Die alleinige Gabe von NSAR bei der Zystitis sollte nicht empfohlen werden. Man kann dies mit den Patienten als eine Option besprechen, sollte aber bedenken, dass es zu mehr Pyelonephritiden kommen kann (5% vs 0%).
Wenn die Patienten mit einer Selbstmedikation beginnen, können sie sicher mit einem NSAR anfangen. Wenn sie in die Praxis kommen, bestehen die Beschwerden ja länger und wir sollten ihnen ein Antibiotikum geben.

Fazit Regen:

Keine generelle Empfehlung für alle Patienten, denn Schmerzmittel können evtl. einen kritischen Verlauf verdecken.
Eigentlich haben die meisten Patienten schon vor dem Erstkontakt Maßnahmen ergriffen. Wir sehen also die Erkrankung nicht im Anfangsstadium.

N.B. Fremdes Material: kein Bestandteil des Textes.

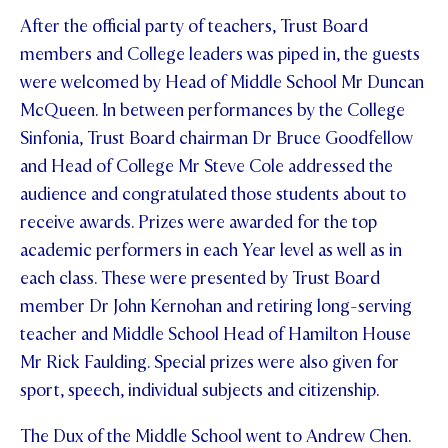
After the official party of teachers, Trust Board
STUDENT/STAFF OLE
members and College leaders was piped in, the guests
FEES
were welcomed by Head of Middle School Mr Duncan
McQueen. In between performances by the College
Sinfonia, Trust Board chairman Dr Bruce Goodfellow
and Head of College Mr Steve Cole addressed the
audience and congratulated those students about to
receive awards. Prizes were awarded for the top
academic performers in each Year level as well as in
each class. These were presented by Trust Board
member Dr John Kernohan and retiring long-serving
teacher and Middle School Head of Hamilton House
Mr Rick Faulding. Special prizes were also given for
sport, speech, individual subjects and citizenship.
The Dux of the Middle School went to Andrew Chen.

Supportives NSAR ist grundsätzlich in Ordnung (bei entsprechender Klinik).
Bei noch leichten Verläufen kann man erst NSAR geben, aber gibt ein Rezept für ein Antibiotikum mit. Falls die Symptome sich verschlechtern, kann dies selbstständig eingenommen werden.
Warmes Fußbad kann beim unkomplizierten Harnwegsinfekt helfen.